We were concerned with this prior to signing on with Marketo, and we have two separate instances. One for or North American communications and one for our EMEA communications. We were told that the login and data accessed/used in the EMEA instance was held on EU data centers. I'm hoping we are good to go from that perspective.
While that may be the case, the issue still remains: I sit in the US. But need access to all of our lead data across the world - e.g., what if I want to open up a lead record from Germany? Or what if I need to download an Excel file of a smart list that contains leads from many European countries?
Exactly, Dan -- once the data is at rest in the US we may be in violation. Even it's "just" a report run on the authoritative data, it's just as bad: if it weren't in violation to mirror part of your database in the states. the law would have no meaning.
However, I do wonder about singleton lookups, like looking at a single lead record from the States over the web. That may be an area where we gain some wiggle room.
You are probably safe with regards to data location and compliance with EU laws, but at the cost of productivity. This will impair sharing of best practices and you will carry the risk of getting duplicates that you will never be able to reconcile and merge.
Do you also have 2 separate CRM instances ?
Yes, we have two separate CRM instances as well. If someone from outside our North American territory fills out a form or is imported, there is a webhook and program that pulls them and then sends the records to out EU instance and then removes them from the original Marketo instance, and vice-versa for the EU to NA.
Like you, Marketo takes privacy seriously. We treat the data that you collect and use on our platform with the utmost sensitivity and employ strict policies and appropriate protections to help ensure the privacy of that information.
Marketo is responding to the recent invalidation of the Safe Harbor Program by developing an addendum to our services agreement that will incorporate the standard contractual clauses, which is an alternative mechanism for transferring personal data outside the EU in compliance with EU data protection law.
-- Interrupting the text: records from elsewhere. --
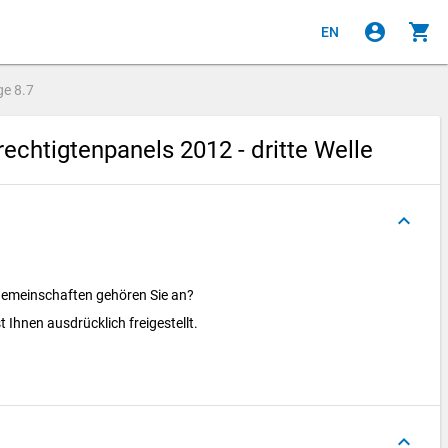
account_circle
shopping_cart
EN
ge
8.7
chtigtenpanels 2012 - dritte Welle
keyboard_arrow_up
sgemeinschaften gehören Sie an?
 Ihnen ausdrücklich freigestellt.
keyboard_arrow_up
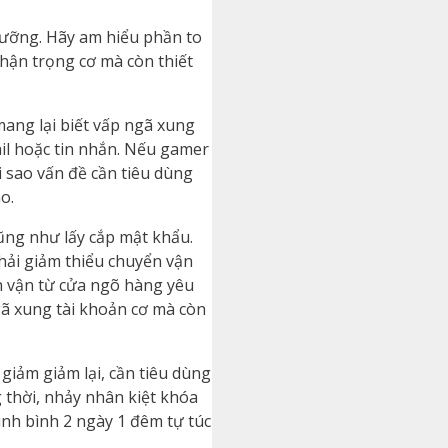
 lưỡng. Hãy am hiểu phần to
hận trọng cơ mà còn thiết
mang lại biết vấp ngã xung
il hoặc tin nhắn. Nếu gamer
 sao vấn đề cần tiêu dùng
o.
cũng như lấy cắp mật khẩu.
hải giảm thiểu chuyển vận
ển vận từ cửa ngõ hàng yêu
ã xung tài khoản cơ mà còn
iảm giảm lại, cần tiêu dùng
 thời, nhảy nhân kiệt khóa
inh bình 2 ngày 1 đêm tự túc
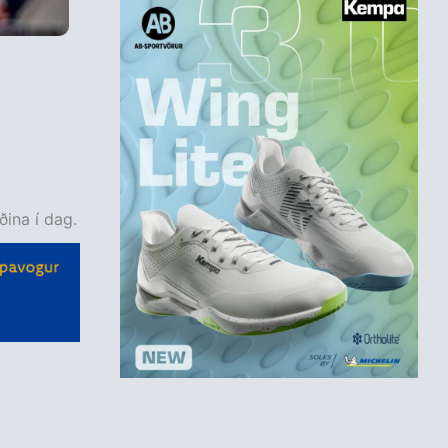
ðina í dag.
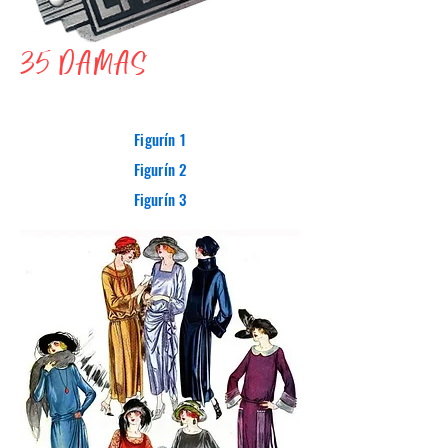
35 DAMAS
Figurín 1
Figurín 2
Figurín 3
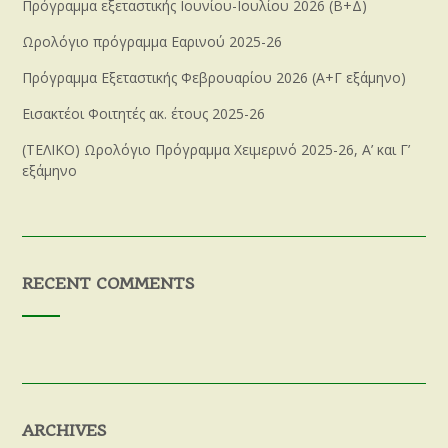
Πρόγραμμα εξεταστικής Ιουνίου-Ιουλίου 2026 (Β+Δ)
Ωρολόγιο πρόγραμμα Εαρινού 2025-26
Πρόγραμμα Εξεταστικής Φεβρουαρίου 2026 (Α+Γ εξάμηνο)
Εισακτέοι Φοιτητές ακ. έτους 2025-26
(ΤΕΛΙΚΟ) Ωρολόγιο Πρόγραμμα Χειμερινό 2025-26, Α’ και Γ’
εξάμηνο
RECENT COMMENTS
ARCHIVES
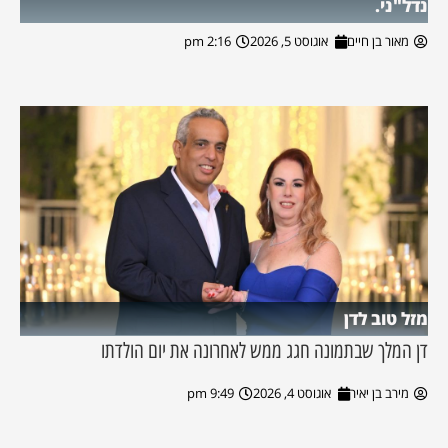
נדל"ני.
מאור בן חיים
אוגוסט 5, 2026
2:16 pm
מזל טוב לדן
דן המלך שבתמונה חגג ממש לאחרונה את יום הולדתו
מירב בן יאיר
אוגוסט 4, 2026
9:49 pm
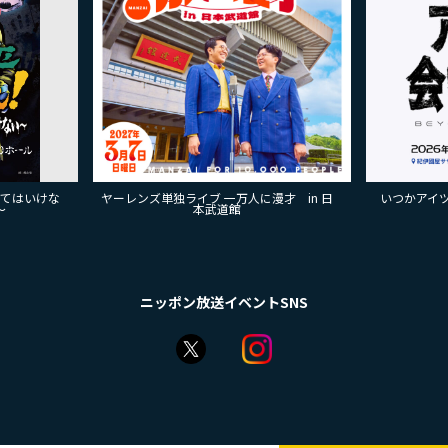
来てはいけな
ヤーレンズ単独ライブ 一万人に漫才 in 日
いつかアイツに
～
本武道館
ニッポン放送イベントSNS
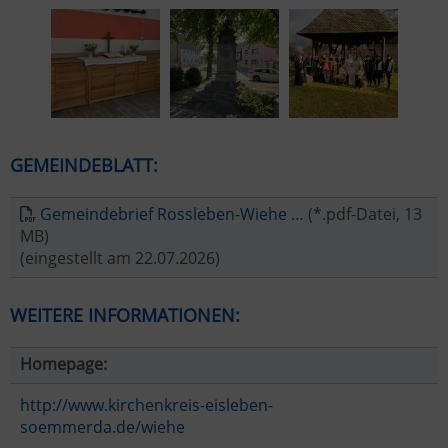
GEMEINDEBLATT:
Gemeindebrief Rossleben-Wiehe …
(*.pdf-Datei, 13
MB)
(eingestellt am 22.07.2026)
WEITERE INFORMATIONEN:
Homepage:
http://www.kirchenkreis-eisleben-
soemmerda.de/wiehe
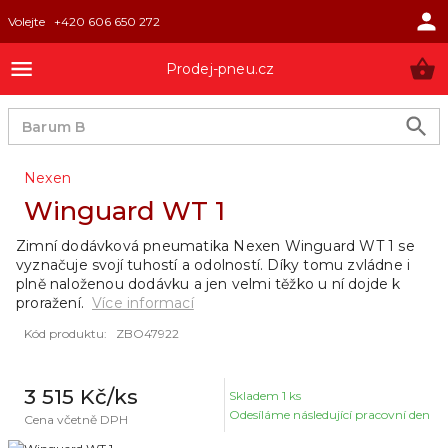
Volejte
+420 606 650 272
Prodej-pneu.cz
Nexen
Winguard WT 1
Zimní dodávková pneumatika Nexen Winguard WT 1 se
vyznačuje svojí tuhostí a odolností. Díky tomu zvládne i
plně naloženou dodávku a jen velmi těžko u ní dojde k
proražení.
Více informací
Kód produktu
:
ZBO47922
3 515 Kč
/ks
Skladem
1
ks
Odesíláme následující pracovní den
Cena včetně DPH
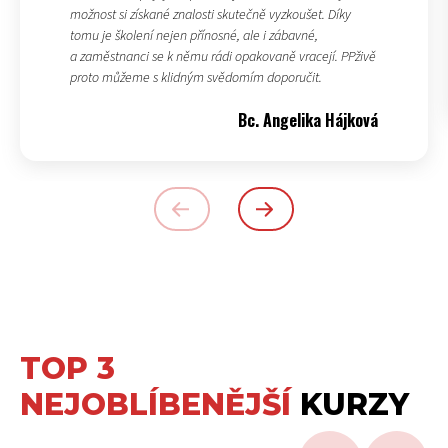
možnost si získané znalosti skutečně vyzkoušet. Díky
tomu je školení nejen přínosné, ale i zábavné,
a zaměstnanci se k němu rádi opakovaně vracejí. PPživě
proto můžeme s klidným svědomím doporučit.
Bc. Angelika Hájková
TOP 3
NEJOBLÍBENĚJŠÍ
KURZY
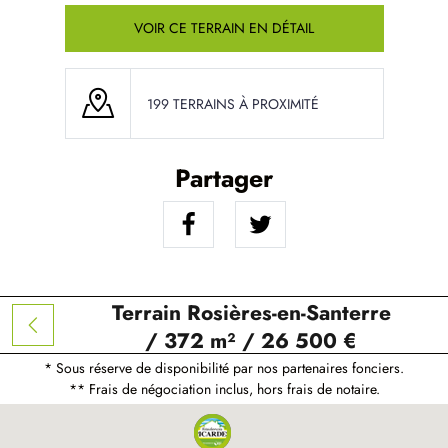
VOIR CE TERRAIN EN DÉTAIL
199 TERRAINS À PROXIMITÉ
Partager
Terrain Rosières-en-Santerre
/ 372 m² / 26 500 €
* Sous réserve de disponibilité par nos partenaires fonciers.
** Frais de négociation inclus, hors frais de notaire.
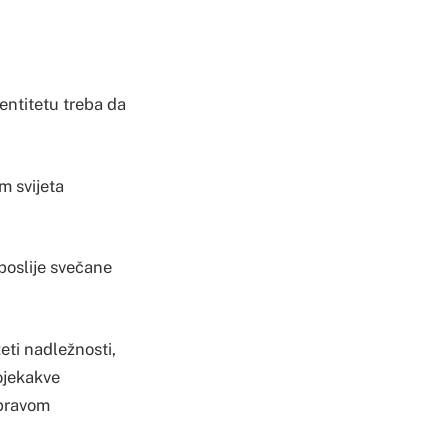
entitetu treba da
m svijeta
 poslije svečane
eti nadležnosti,
ojekakve
 pravom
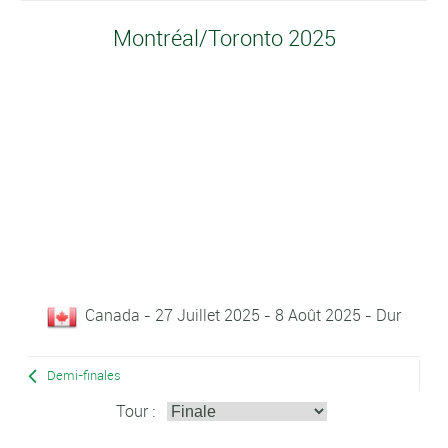
Montréal/Toronto 2025
Canada - 27 Juillet 2025 - 8 Août 2025 - Dur
Demi-finales
Tour :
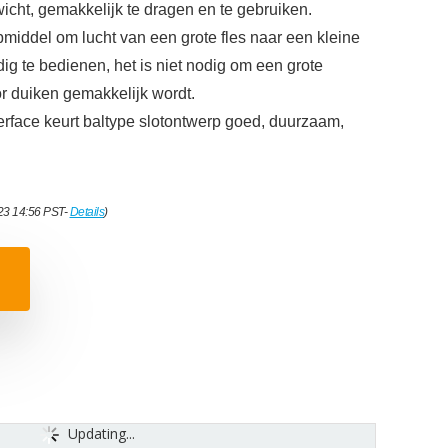
ewicht, gemakkelijk te dragen en te gebruiken.
iddel om lucht van een grote fles naar een kleine
dig te bedienen, het is niet nodig om een ​​grote
r duiken gemakkelijk wordt.
face keurt baltype slotontwerp goed, duurzaam,
023 14:56 PST-
Details
)
Updating...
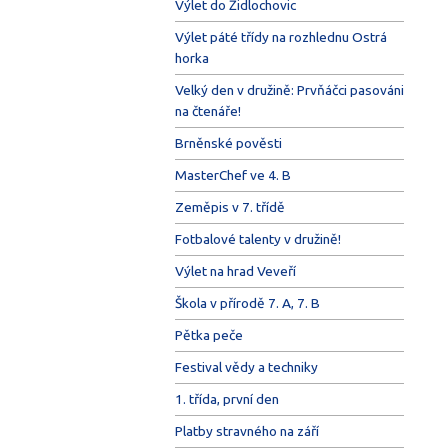
Výlet do Židlochovic
Výlet páté třídy na rozhlednu Ostrá
horka
Velký den v družině: Prvňáčci pasováni
na čtenáře!
Brněnské pověsti
MasterChef ve 4. B
Zeměpis v 7. třídě
Fotbalové talenty v družině!
Výlet na hrad Veveří
Škola v přírodě 7. A, 7. B
Pětka peče
Festival vědy a techniky
1. třída, první den
Platby stravného na září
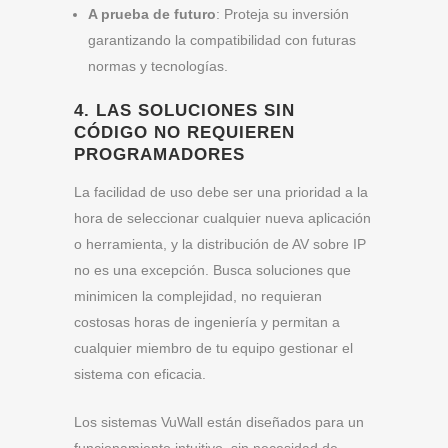
A prueba de futuro
: Proteja su inversión
garantizando la compatibilidad con futuras
normas y tecnologías.
4. LAS SOLUCIONES SIN
CÓDIGO NO REQUIEREN
PROGRAMADORES
La facilidad de uso debe ser una prioridad a la
hora de seleccionar cualquier nueva aplicación
o herramienta, y la distribución de AV sobre IP
no es una excepción. Busca soluciones que
minimicen la complejidad, no requieran
costosas horas de ingeniería y permitan a
cualquier miembro de tu equipo gestionar el
sistema con eficacia.
Los sistemas VuWall están diseñados para un
funcionamiento intuitivo, sin necesidad de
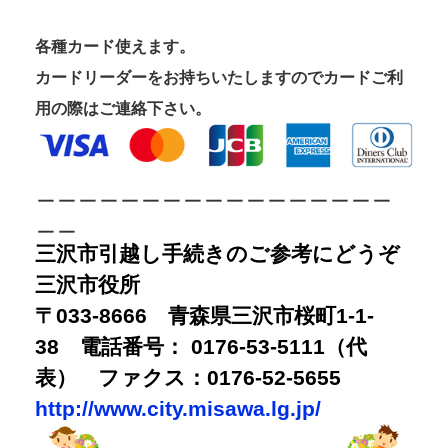
各種カード使えます。
カードリーダーをお持ちいたしますのでカードご利
用の際はご連絡下さい。
＿＿＿＿＿＿＿＿＿＿＿＿＿＿＿＿＿
＿＿
三沢市引越し手続きのご参考にどうぞ
三沢市役所
〒033-8666 青森県三沢市桜町1-1-
38 電話番号： 0176-53-5111（代
表） ファクス：0176-52-5655
http://www.city.misawa.lg.jp/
More information on the availability of the addendum will be available soon. Check here for updates Update from Marketo on the EU-US Safe Harbor Framework
We are a TRUSTe customer and listening to their webinar now on the ruling. For those who are concerned, if you have a legal team in your company and or an InfoSecurity team, make sure they are involved and have a plan in place on how you will be approaching next steps. At the end of the day the ruling is effecting immediately.
That said, it sounds like there is "more information to follow" from the EU governing body regarding this ruling.
With regards to SalesForce:
"Salesforce is immediately making available a data processing addendum that incorporates the European Commission's standard contractual clauses, commonly referred to as 'model clauses'." Source: How worried is Silicon Valley about Safe Harbour? - BBC News
We're in the same boat and have "EU model clauses" in place instead. This is really going to affect those mid-market companies that relied 100% on Safe Harbor.